Everyone eats, so everyone’s an expert when it comes to food. Food, Inc. may be a popular movie among the foodies, but has some terrible food safety advice. Microorganisms that make people sick exist in whatever kind of food production and distribution system we smart humans come up with. But government, industry and academic advice can often be of limited use — or wrong. Do people really need to wash their hands for 20 seconds — or will 10 seconds suffice? It will.  Does the water have to be warm? No. Are paper towels better than blow driers at removing pathogens? Yes, it’s the friction that counts. Food safety types argue about these things all the time. If someone says, “food safety is simple, just follow this advice,” don’t believe it. Question everything.

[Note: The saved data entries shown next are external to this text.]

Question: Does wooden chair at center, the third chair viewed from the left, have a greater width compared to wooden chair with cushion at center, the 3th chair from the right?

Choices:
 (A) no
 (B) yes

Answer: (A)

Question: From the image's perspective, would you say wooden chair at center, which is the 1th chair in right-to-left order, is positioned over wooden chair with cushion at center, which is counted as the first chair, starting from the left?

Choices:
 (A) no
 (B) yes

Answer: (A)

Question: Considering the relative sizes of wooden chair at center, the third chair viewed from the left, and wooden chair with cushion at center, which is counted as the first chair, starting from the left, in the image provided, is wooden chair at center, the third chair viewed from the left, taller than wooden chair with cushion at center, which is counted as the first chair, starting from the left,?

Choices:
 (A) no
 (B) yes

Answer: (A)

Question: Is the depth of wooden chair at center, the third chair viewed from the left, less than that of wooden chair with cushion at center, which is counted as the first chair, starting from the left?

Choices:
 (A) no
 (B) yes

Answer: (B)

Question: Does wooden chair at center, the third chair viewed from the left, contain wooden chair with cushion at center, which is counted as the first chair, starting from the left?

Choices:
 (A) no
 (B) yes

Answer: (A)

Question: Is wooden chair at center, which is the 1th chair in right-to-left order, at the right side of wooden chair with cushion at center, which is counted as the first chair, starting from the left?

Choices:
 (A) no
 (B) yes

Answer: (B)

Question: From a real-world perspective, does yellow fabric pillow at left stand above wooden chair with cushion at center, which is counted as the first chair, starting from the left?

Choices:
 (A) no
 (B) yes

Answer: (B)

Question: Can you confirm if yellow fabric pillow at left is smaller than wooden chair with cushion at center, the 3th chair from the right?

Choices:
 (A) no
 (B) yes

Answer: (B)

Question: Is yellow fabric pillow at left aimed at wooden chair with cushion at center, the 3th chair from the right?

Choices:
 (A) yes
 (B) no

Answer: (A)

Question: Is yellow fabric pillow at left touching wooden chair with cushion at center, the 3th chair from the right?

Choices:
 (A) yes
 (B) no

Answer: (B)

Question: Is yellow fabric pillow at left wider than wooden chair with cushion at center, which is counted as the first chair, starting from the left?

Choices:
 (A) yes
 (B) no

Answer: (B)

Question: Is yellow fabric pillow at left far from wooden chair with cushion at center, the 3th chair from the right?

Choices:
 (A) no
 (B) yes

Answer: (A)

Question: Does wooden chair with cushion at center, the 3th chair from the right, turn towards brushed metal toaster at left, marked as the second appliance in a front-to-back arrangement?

4. With all of the attention, resources and talk, why hasn’t there been a reduction in the estimated incidence of foodborne illnesses in the past five years?

The U.S. Centers for Disease Control reported in April 2008 that foodborne illness remains a significant public health issue in the U.S., with Salmonella infections increasingly problematic: “Although significant declines in the incidence of certain foodborne pathogens have occurred since 1996, these declines all occurred before 2004,” the CDC reported.

“Outbreaks caused by contaminated peanut butter, frozen pot pies, and a puffed vegetable snack in 2007 underscore the need to prevent contamination of commercially produced products. The outbreak associated with turtle exposure highlights the importance of animals as a nonfood source of human infections. To reduce the incidence of Salmonella infections, concerted efforts are needed throughout the food supply chain, from farm to processing plant to kitchen.”

The CDC data show existing efforts to reduce foodborne illness have stalled. Signs stating “Employees must wash hands” may not be the most effective way to compel good food safety behavior. New messages using new media should be explored to really create a culture that values microbiologically safe food.

5. Why don’t producers, processors, and retailers market microbial food safety directly to consumers?

There’s lots of marketing of food safety, but it is done indirectly. One of the reasons people buy organic/natural/local/whatever is they perceive such food to be safer — in the absence of any microbiological data. Grocery stores say all food is safe, yet the weekly outbreaks of foodborne illness — the ones that consumers hear about — suggest otherwise. The best farms, processors, retailers and restaurants should brag about their microbial food safety efforts and accomplishments. With so many sick people each year, there’s an attentive audience out there.

Dr. Douglas Powell is an associate professor of food safety at Kansas State University. He also runs barfblog.com, a blog about food safety.